The FDA's accelerated approval of tarlatamab (Imdelltra) marks a significant breakthrough in the treatment of small cell lung cancer (SCLC), offering new hope for patients with limited therapeutic options. This first-in-class DLL3-targeted T-cell engager represents a novel approach to treating this aggressive form of lung cancer.

Clinical Trial Results Lead to Approval

The approval was based on data from the DeLLphi-301 trial, which enrolled 222 patients with relapsed or refractory SCLC who had received at least two prior lines of therapy. In the pivotal study, patients receiving the approved 10mg dose showed an impressive 40% objective response rate, with 2% achieving complete responses. The majority of responding patients (59%) maintained their response for at least six months, with median progression-free survival reaching 4.9 months and overall survival extending to 14.3 months.

Mechanism of Action and Safety Profile

Tarlatamab functions by simultaneously binding to DLL3 on cancer cells and CD3 on T cells, facilitating T-cell-mediated tumor cell destruction. The therapy employs a step-up dosing regimen to manage potential adverse effects, starting with 1mg on day one, followed by 10mg on days 8 and 15, and continuing every two weeks thereafter.

Cytokine release syndrome (CRS) emerged as the primary adverse event, affecting 51% of patients at the target dose, though most cases were grade 1 or 2. The treatment protocol includes careful monitoring and management strategies, with patients requiring 22-24 hours of observation during initial dosing.

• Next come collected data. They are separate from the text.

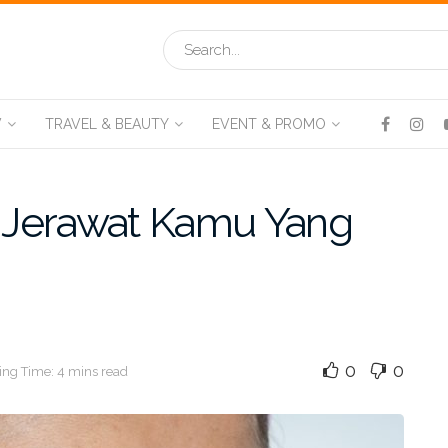
V
TRAVEL & BEAUTY
EVENT & PROMO
 Jerawat Kamu Yang
0
0
ng Time: 4 mins read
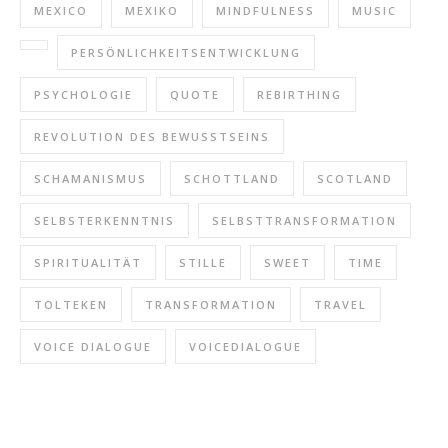
MEXICO
MEXIKO
MINDFULNESS
MUSIC
PERSÖNLICHKEITSENTWICKLUNG
PSYCHOLOGIE
QUOTE
REBIRTHING
REVOLUTION DES BEWUSSTSEINS
SCHAMANISMUS
SCHOTTLAND
SCOTLAND
SELBSTERKENNTNIS
SELBSTTRANSFORMATION
SPIRITUALITÄT
STILLE
SWEET
TIME
TOLTEKEN
TRANSFORMATION
TRAVEL
VOICE DIALOGUE
VOICEDIALOGUE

Expanding Landscape of DLL3-Targeted Therapies

Beyond tarlatamab, several other DLL3-targeted approaches are under investigation:

• BI 764532: A bispecific antibody showing promising early results with a 26% response rate in SCLC patients
• PT217: A novel bispecific antibody targeting both DLL3 and CD47
• MK-6070: A trispecific antibody demonstrating encouraging preliminary efficacy
• CAR-T cell therapies: Several programs exploring cellular therapy approaches

Future Directions and Clinical Impact

Multiple clinical trials are investigating tarlatamab in various treatment settings, including:

• First-line therapy in combination with standard treatments
• Maintenance therapy following initial treatment
• Earlier stage disease
• Other DLL3-expressing cancers

The emergence of DLL3-targeted therapies represents a significant advancement in SCLC treatment, potentially offering new options for patients who historically have had limited therapeutic choices. Ongoing research continues to explore optimal patient selection, treatment sequencing, and combination strategies.